Re: [PATCH v7 2/2] ARM: ftrace: Add MODULE_PLTS support

From: Qais Yousef
Date: Tue Mar 09 2021 - 12:42:51 EST


On 03/08/21 08:58, Alexander Sverdlin wrote:
> Hi!
>
> On 07/03/2021 18:26, Qais Yousef wrote:
> > I tried on 5.12-rc2 and 5.11 but couldn't reproduce the problem using your

I still can't reproduce on 5.12-rc2.

I do have CONFIG_ARM_MODULE_PLTS=y. Do you need to do something else after
loading the module? I tried starting ftrace, but maybe there's a particular
combination required?

> > instructions on the other email. But most likely because I'm hitting another
> > problem that could be masking it. I'm not sure it is related or just randomly
> > happened to hit it.
> >
> > Did you see something similar?
>
> [...]
>
> > [ 0.000000] [<c1b01a38>] (ftrace_bug) from [<c046316c>] (ftrace_process_locs+0x2b0/0x518)
> > [ 0.000000] r7:c3817ac4 r6:c38040c0 r5:00000a3c r4:000134e4
> > [ 0.000000] [<c0462ebc>] (ftrace_process_locs) from [<c2b25240>] (ftrace_init+0xc8/0x174)
> > [ 0.000000] r10:c2ffa000 r9:c2be8a78 r8:c2c5d1fc r7:c2c0c208 r6:00000001 r5:c2d0908c
> > [ 0.000000] r4:c362f518
> > [ 0.000000] [<c2b25178>] (ftrace_init) from [<c2b00e14>] (start_kernel+0x2f4/0x5b8)
> > [ 0.000000] r9:c2be8a78 r8:dbfffec0 r7:00000000 r6:c36385cc r5:c2d08f00 r4:c2ffa000
> > [ 0.000000] [<c2b00b20>] (start_kernel) from [<00000000>] (0x0)
>
> This means, FTRACE has more problems with your kernel/compiler/platform, I've addressed similar issue
> in the past, but my patch should be long merged:
>
> https://www.mail-archive.com/linux-kernel@xxxxxxxxxxxxxxx/msg1817963.html
>
> Could it be the same problem as here:
> https://www.spinics.net/lists/arm-kernel/msg854022.html
>
> Seems that the size check deserves something line BUILD_BUG_ON() with FTRACE...

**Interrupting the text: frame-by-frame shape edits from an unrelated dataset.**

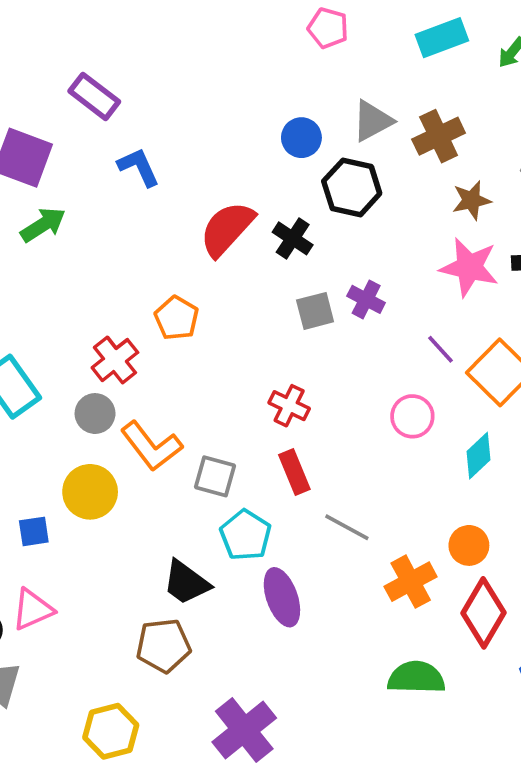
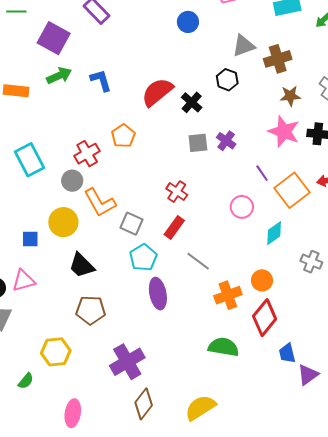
blue circle: (301, 138) -> (188, 22), moved
blue L-shape: (139, 167) -> (101, 80), moved
black hexagon: (352, 187) -> (227, 80), size x0.7
red rectangle: (294, 472) -> (174, 227), turned 50
black trapezoid: (186, 583) -> (82, 265), moved

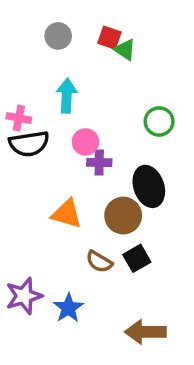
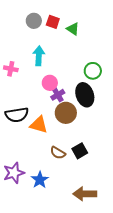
red square: (109, 38) -> (53, 22), moved
black semicircle: (29, 144) -> (17, 115), moved
purple cross: (99, 163) -> (58, 95), turned -32
black ellipse: (149, 186) -> (85, 95), moved
brown circle: (123, 216) -> (66, 113), moved

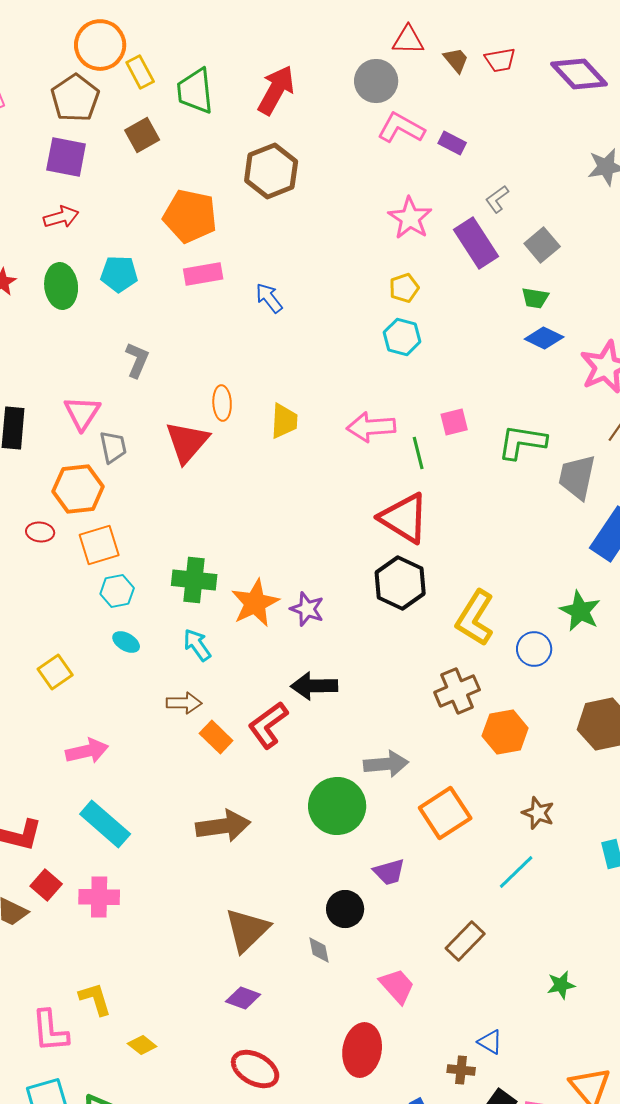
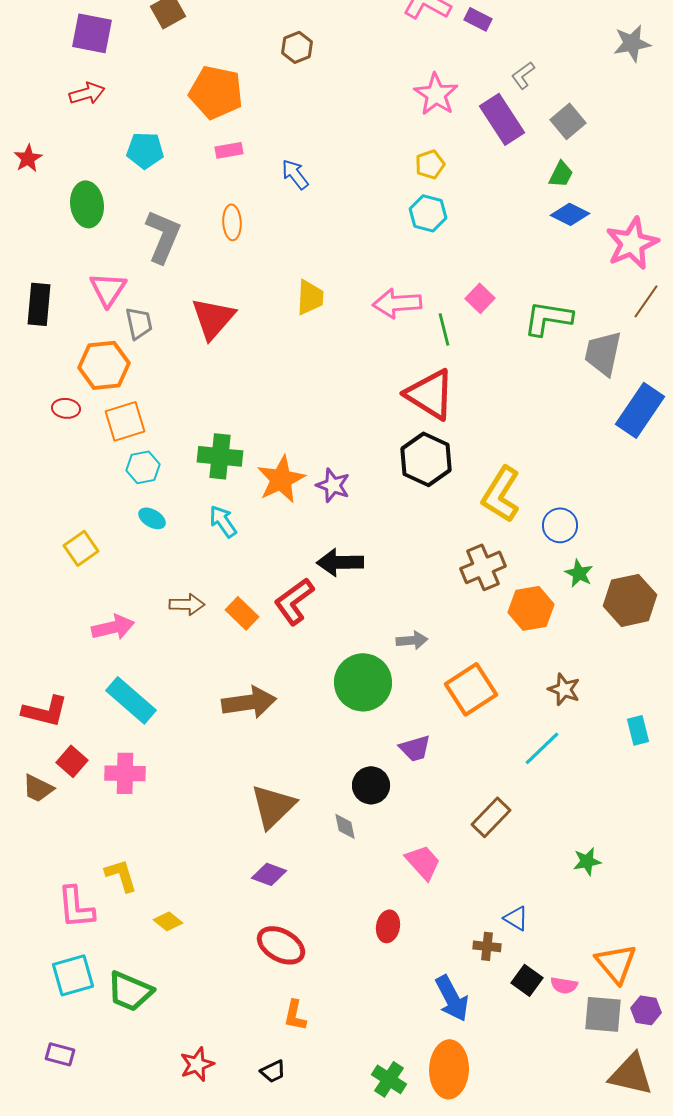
brown hexagon: (271, 171) -> (297, 47), size x0.6
pink rectangle: (203, 274) -> (229, 150), size x0.7
green ellipse: (61, 286) -> (87, 204), moved
green trapezoid: (535, 298) -> (561, 174), turned -72
gray L-shape: (137, 360) -> (163, 236), size x1.5
orange ellipse: (222, 403) -> (232, 222), moved
pink square: (454, 422) -> (480, 298), turned -32
green star: (580, 611) -> (579, 573), moved, size x0.7
brown arrow: (184, 703) -> (187, 604), moved
gray arrow: (386, 764) -> (412, 640), size x0.7
red ellipse: (362, 1050) -> (388, 926), size x0.6

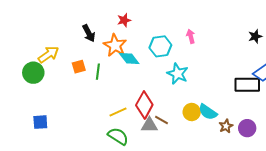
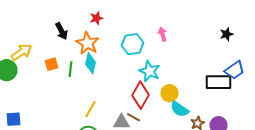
cyan diamond: (129, 59) -> (90, 63), moved, turned 50
red diamond: (144, 105) -> (140, 95), moved
yellow line: (118, 112) -> (90, 109), turned -36
yellow circle: (192, 112) -> (170, 93), moved

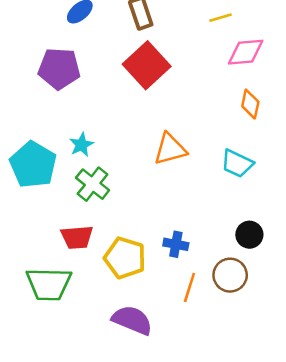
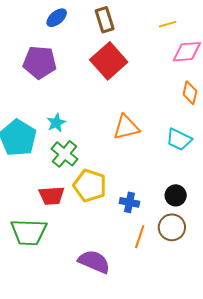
black circle: (249, 235) -> (176, 195), moved
yellow pentagon: (125, 258) -> (90, 185), moved

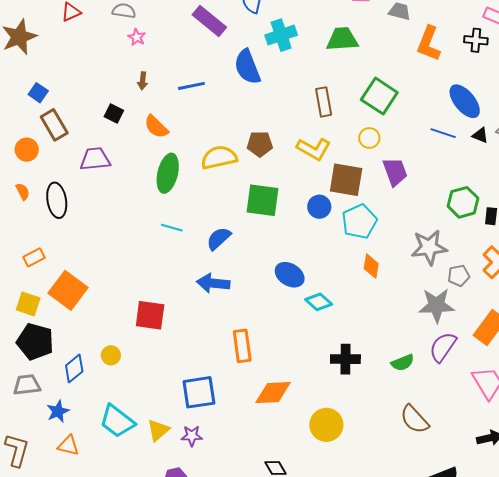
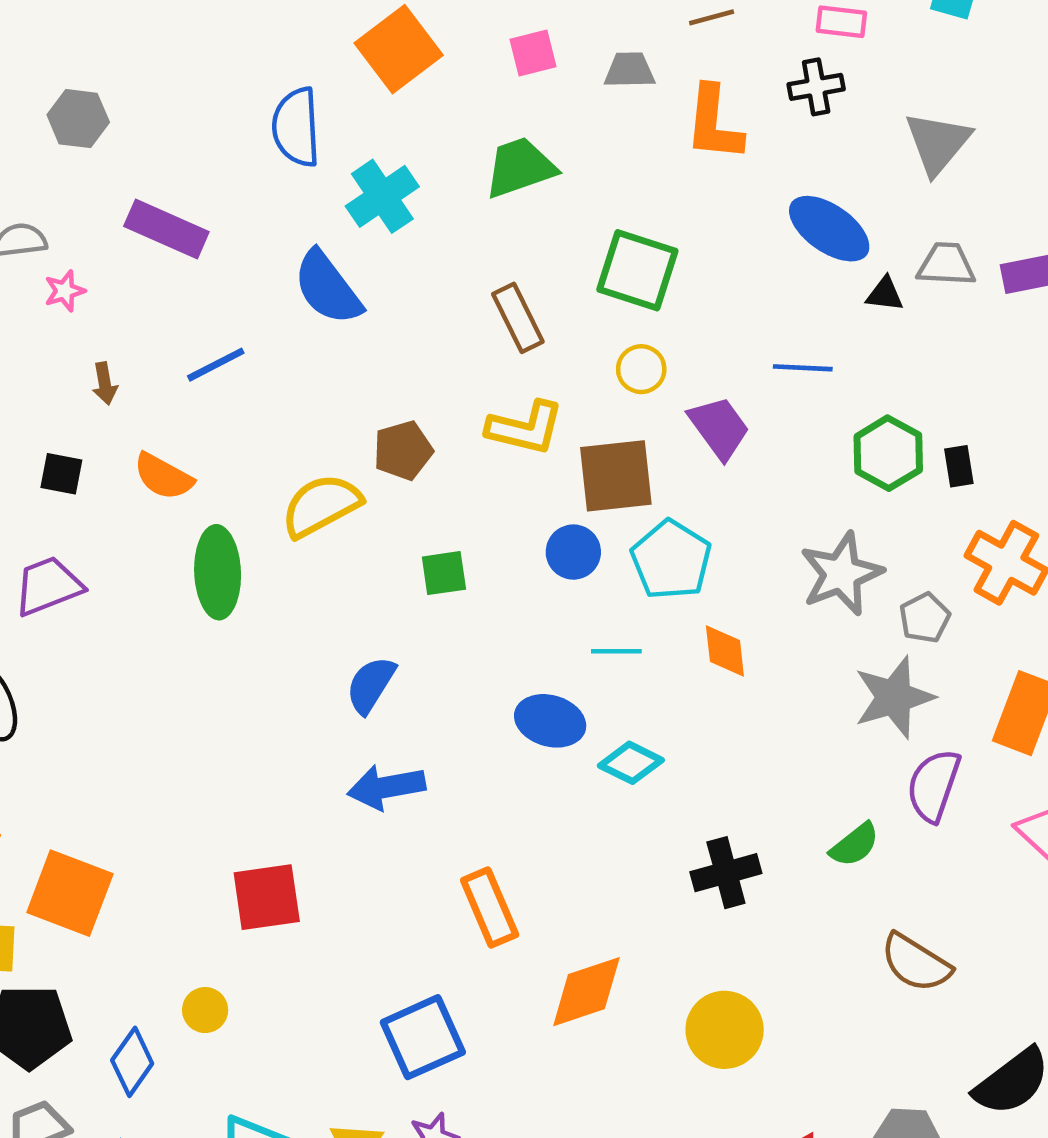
purple rectangle: (209, 21) -> (166, 229), moved
pink star: (137, 37) -> (65, 291), turned -30
blue line: (443, 133) -> (803, 368), moved
green square: (263, 200) -> (444, 573), size x0.6
cyan line: (172, 228) -> (616, 651), moved

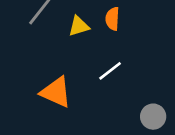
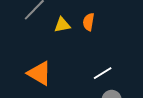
white line: (110, 71) -> (103, 73), moved

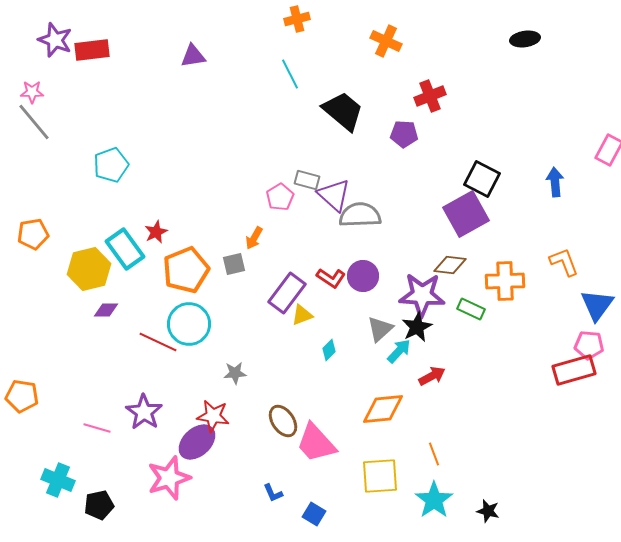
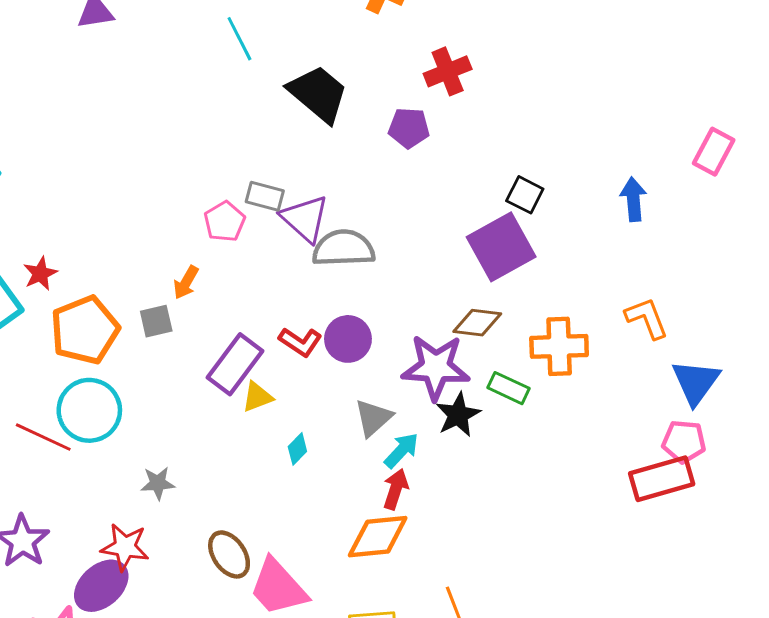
black square: (482, 179) -> (525, 195), size x0.7
black star: (417, 327) -> (458, 415), moved
red arrow: (432, 376) -> (396, 489), moved, turned -44

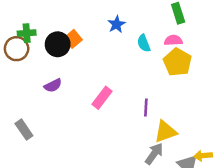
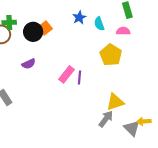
cyan semicircle: (144, 43) -> (99, 24), moved
yellow pentagon: (177, 62) -> (111, 55), moved
purple line: (146, 107) -> (79, 77), moved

So I only see this when I convert all modules to be built-in

sed -i 's/=m/=y/' .config

FWIW, I see the problem with your patch applied too. Trying to dig more into
it..

>
> >> diff --git a/arch/arm/kernel/ftrace.c b/arch/arm/kernel/ftrace.c
> >> index 9a79ef6..fa867a5 100644
> >> --- a/arch/arm/kernel/ftrace.c
> >> +++ b/arch/arm/kernel/ftrace.c
> >> @@ -70,6 +70,19 @@ int ftrace_arch_code_modify_post_process(void)
> >>
> >> static unsigned long ftrace_call_replace(unsigned long pc, unsigned long addr)
> >> {
> >> + s32 offset = addr - pc;
> >> + s32 blim = 0xfe000008;
> >> + s32 flim = 0x02000004;
> >
> > This look like magic numbers to me..
>
> These magic numbers are most probably the reason for your FTRACE to resign...
> Those are backward- and forward-branch limits. I didn't find the matching DEFINEs
> in the kernel, but I would be happy to learn them. I can also put some comments,
> but I actually thought the purpose would be obvious from the code...

So I did dig more into it. The range is asymmetrical indeed. And the strange
offset is to cater for the pc being incremented by +8 (+4 for thumb2).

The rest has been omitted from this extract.